▸ Exercise directions:
Could you restate word for word each line from the top of the listing below through the line containing "kunna överleva – kunskap som kan hjälpa"? Keep the pictures out.

== Segment start ==

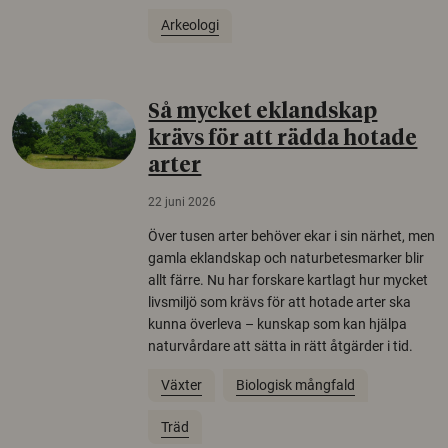
Arkeologi
Så mycket eklandskap
krävs för att rädda hotade
arter
22 juni 2026
Över tusen arter behöver ekar i sin närhet, men
gamla eklandskap och naturbetesmarker blir
allt färre. Nu har forskare kartlagt hur mycket
livsmiljö som krävs för att hotade arter ska
kunna överleva – kunskap som kan hjälpa
naturvårdare att sätta in rätt åtgärder i tid.
Växter
Biologisk mångfald
Träd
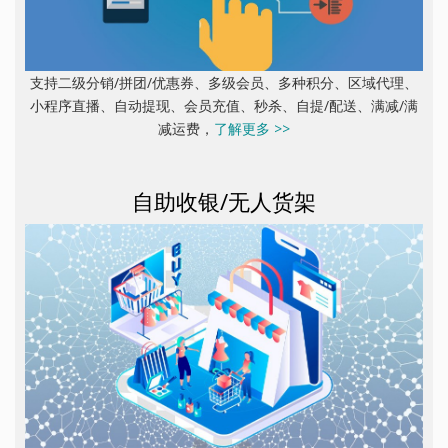
支持二级分销/拼团/优惠券、多级会员、多种积分、区域代理、
小程序直播、自动提现、会员充值、秒杀、自提/配送、满减/满
减运费，
了解更多 >>
自助收银/无人货架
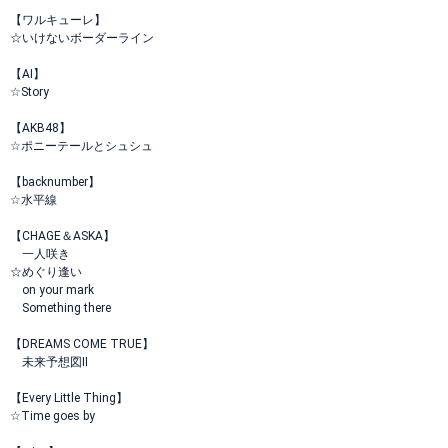
【ワルキューレ】
☆いけないボーダーライン
【AI】
☆Story
【AKB48】
☆ポニーテールとシュシュ
【backnumber】
☆水平線
【CHAGE＆ASKA】
一人咲き
☆めぐり逢い
on your mark
Something there
【DREAMS COME TRUE】
未来予想図II
【Every Little Thing】
☆Time goes by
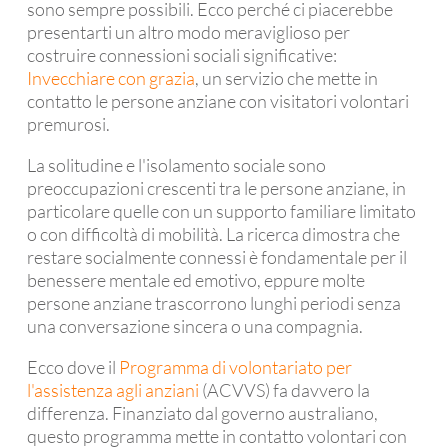
sono sempre possibili. Ecco perché ci piacerebbe
presentarti un altro modo meraviglioso per
costruire connessioni sociali significative:
Invecchiare con grazia
, un servizio che mette in
contatto le persone anziane con visitatori volontari
premurosi.
La solitudine e l'isolamento sociale sono
preoccupazioni crescenti tra le persone anziane, in
particolare quelle con un supporto familiare limitato
o con difficoltà di mobilità. La ricerca dimostra che
restare socialmente connessi è fondamentale per il
benessere mentale ed emotivo, eppure molte
persone anziane trascorrono lunghi periodi senza
una conversazione sincera o una compagnia.
Ecco dove il
Programma di volontariato per
l'assistenza agli anziani
(ACVVS) fa davvero la
differenza. Finanziato dal governo australiano,
questo programma mette in contatto volontari con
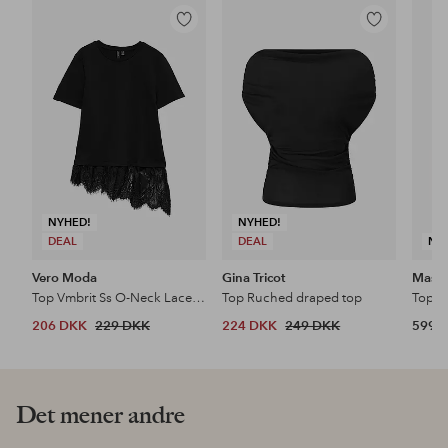
Tilføj
Tilføj
til
til
favoritter
favoritter
NYHED!
NYHED!
DEAL
DEAL
NY
Vero Moda
Gina Tricot
Masai
Top Vmbrit Ss O-Neck Lace T-Shirt Jrs
Top Ruched draped top
Top F
206 DKK
229 DKK
224 DKK
249 DKK
599 
Det mener andre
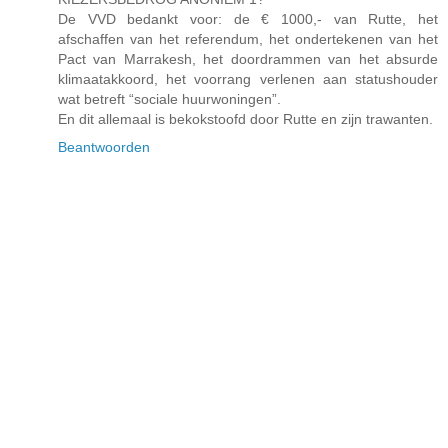
De VVD bedankt voor: de € 1000,- van Rutte, het
afschaffen van het referendum, het ondertekenen van het
Pact van Marrakesh, het doordrammen van het absurde
klimaatakkoord, het voorrang verlenen aan statushouder
wat betreft “sociale huurwoningen”.
En dit allemaal is bekokstoofd door Rutte en zijn trawanten.
Beantwoorden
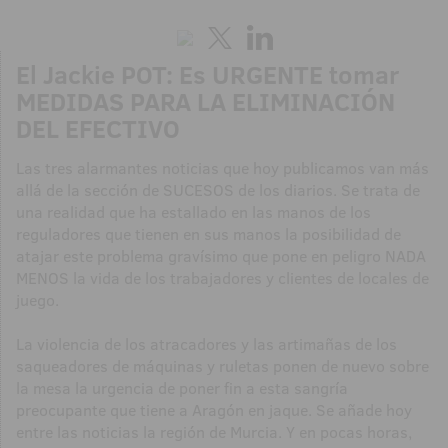
El Jackie POT: Es URGENTE tomar
MEDIDAS PARA LA ELIMINACIÓN
DEL EFECTIVO
Las tres alarmantes noticias que hoy publicamos van más
allá de la sección de SUCESOS de los diarios. Se trata de
una realidad que ha estallado en las manos de los
reguladores que tienen en sus manos la posibilidad de
atajar este problema gravísimo que pone en peligro NADA
MENOS la vida de los trabajadores y clientes de locales de
juego.
La violencia de los atracadores y las artimañas de los
saqueadores de máquinas y ruletas ponen de nuevo sobre
la mesa la urgencia de poner fin a esta sangría
preocupante que tiene a Aragón en jaque. Se añade hoy
entre las noticias la región de Murcia. Y en pocas horas,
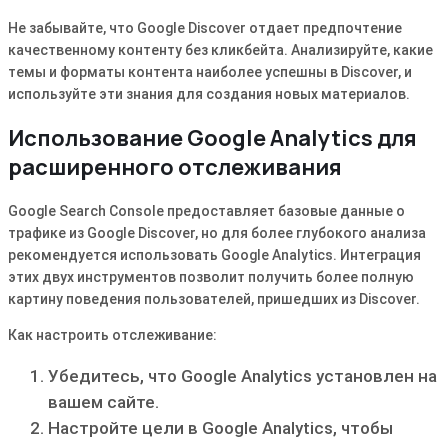
Не забывайте, что Google Discover отдает предпочтение
качественному контенту без кликбейта. Анализируйте, какие
темы и форматы контента наиболее успешны в Discover, и
используйте эти знания для создания новых материалов.
Использование Google Analytics для
расширенного отслеживания
Google Search Console предоставляет базовые данные о
трафике из Google Discover, но для более глубокого анализа
рекомендуется использовать Google Analytics. Интеграция
этих двух инструментов позволит получить более полную
картину поведения пользователей, пришедших из Discover.
Как настроить отслеживание:
Убедитесь, что Google Analytics установлен на
вашем сайте.
Настройте цели в Google Analytics, чтобы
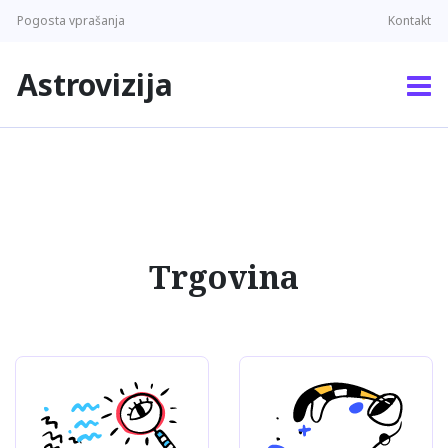
Pogosta vprašanja
Kontakt
Astrovizija
Trgovina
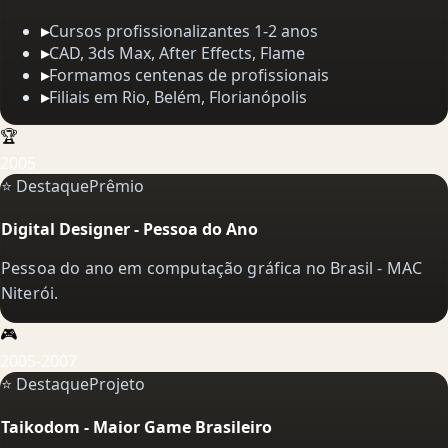
▸
Cursos profissionalizantes 1-2 anos
▸
CAD, 3ds Max, After Effects, Flame
▸
Formamos centenas de profissionais
▸
Filiais em Rio, Belém, Florianópolis
🏆
2005
⭐ Destaque
Prêmio
Digital Designer - Pessoa do Ano
Pessoa do ano em computação gráfica no Brasil - MAC
Niterói.
🎮
2005-2007
⭐ Destaque
Projeto
Taikodom - Maior Game Brasileiro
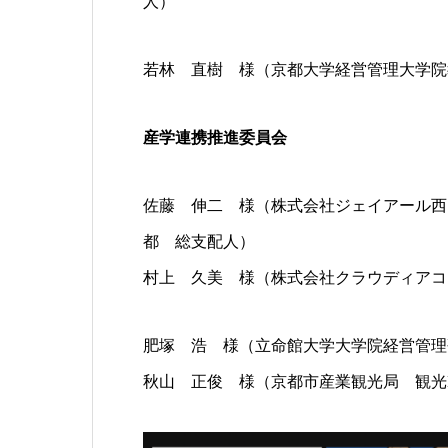
人）
若林 直樹 様（京都大学経営管理大学院
産学連携推進委員会
佐藤 伸二 様（株式会社ジェイアール西
都 総支配人）
村上 久美 様（株式会社クラウディアコ
肥塚 浩 様（立命館大学大学院経営管理
秋山 正俊 様（京都市産業観光局 観光M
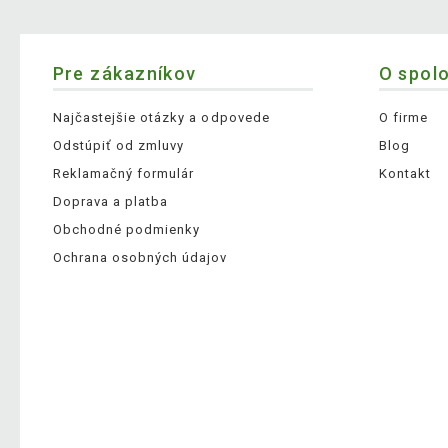
Pre zákazníkov
O spol
Najčastejšie otázky a odpovede
O firme
Odstúpiť od zmluvy
Blog
Reklamačný formulár
Kontakt
Doprava a platba
Obchodné podmienky
Ochrana osobných údajov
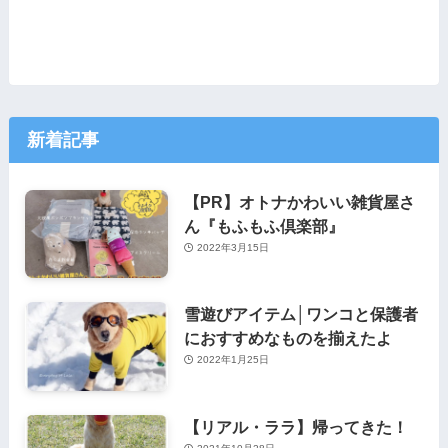
新着記事
【PR】オトナかわいい雑貨屋さ
ん『もふもふ倶楽部』
2022年3月15日
雪遊びアイテム│ワンコと保護者
におすすめなものを揃えたよ
2022年1月25日
【リアル・ララ】帰ってきた！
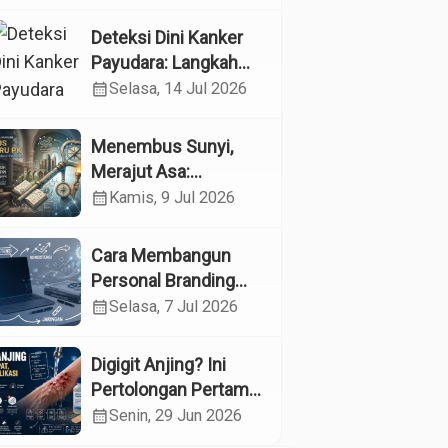
Kesehatan
Reproduksi pada
Deteksi Dini Kanker
Lansia melalui
Payudara: Langkah
Edukasi dan
Sederhana yang
calendar_month
Selasa, 14 Jul 2026
Konseling di UPTD
Dapat Menyelamatkan
Pelayanan Sosial
Nyawa
Menembus Sunyi,
Lanjut Usia Binjai
Merajut Asa:
Menyelami Jantung
calendar_month
Kamis, 9 Jul 2026
Profesi Guru
Pendidikan Khusus
Cara Membangun
Personal Branding
sebagai Dokter di Era
calendar_month
Selasa, 7 Jul 2026
Media Sosial
Digigit Anjing? Ini
Pertolongan Pertama
yang Tepat dan Kapan
calendar_month
Senin, 29 Jun 2026
Harus ke Dokter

== Segment end ==

▸ Answer:
Arkeologi
Så mycket eklandskap
krävs för att rädda hotade
arter
22 juni 2026
Över tusen arter behöver ekar i sin närhet, men
gamla eklandskap och naturbetesmarker blir
allt färre. Nu har forskare kartlagt hur mycket
livsmiljö som krävs för att hotade arter ska
kunna överleva – kunskap som kan hjälpa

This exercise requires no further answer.